> **Work to be completed**: Copy exactly the lines of the material below that fall between the line with "HELP BUILD A" and the line with "and personalized tribute.", both of those lines included; pictures stay out.

> **Exercise data**:
*-*-*
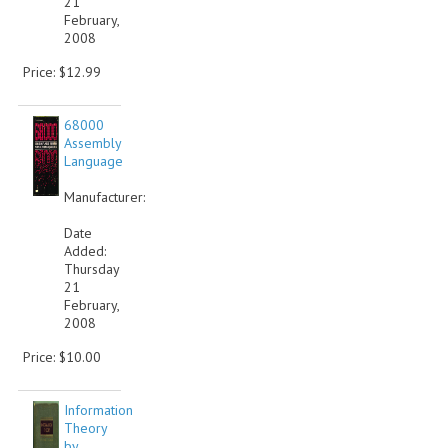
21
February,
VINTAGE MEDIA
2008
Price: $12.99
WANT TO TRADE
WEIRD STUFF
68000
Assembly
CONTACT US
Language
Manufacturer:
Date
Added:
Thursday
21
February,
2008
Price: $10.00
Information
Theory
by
*-*-*
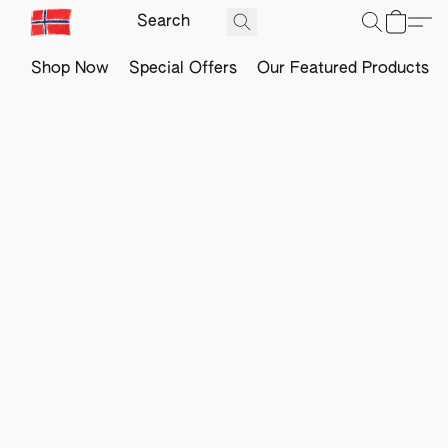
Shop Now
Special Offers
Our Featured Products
*-*-*
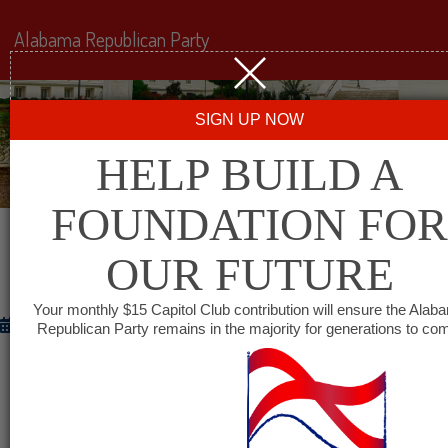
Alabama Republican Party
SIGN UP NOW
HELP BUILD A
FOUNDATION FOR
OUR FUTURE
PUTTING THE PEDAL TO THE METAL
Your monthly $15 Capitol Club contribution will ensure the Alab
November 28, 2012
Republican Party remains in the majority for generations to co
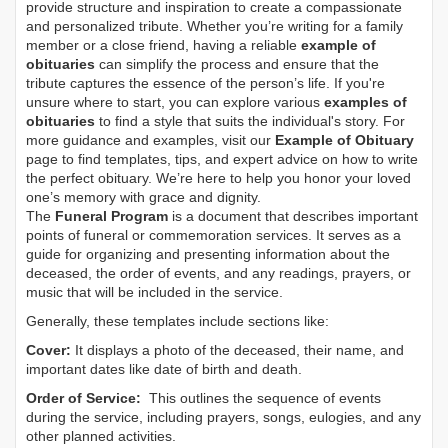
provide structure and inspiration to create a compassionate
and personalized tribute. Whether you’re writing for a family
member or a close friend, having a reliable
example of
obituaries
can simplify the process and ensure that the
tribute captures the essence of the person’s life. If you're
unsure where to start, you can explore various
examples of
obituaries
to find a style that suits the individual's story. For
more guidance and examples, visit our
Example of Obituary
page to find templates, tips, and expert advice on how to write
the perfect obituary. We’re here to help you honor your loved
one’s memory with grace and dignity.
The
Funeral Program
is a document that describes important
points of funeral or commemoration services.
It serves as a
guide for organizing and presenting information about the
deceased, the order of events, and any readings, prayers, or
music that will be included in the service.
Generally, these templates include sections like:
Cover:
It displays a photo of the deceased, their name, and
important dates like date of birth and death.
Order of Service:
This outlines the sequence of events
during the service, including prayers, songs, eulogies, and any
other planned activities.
*-*-*
> **Written reply**:
HELP BUILD A
FOUNDATION FOR
OUR FUTURE
PUTTING THE PEDAL TO THE METAL
Your monthly $15 Capitol Club contribution will ensure the Alab
November 28, 2012
Republican Party remains in the majority for generations to co
provide structure and inspiration to create a compassionate
and personalized tribute. Whether you’re writing for a family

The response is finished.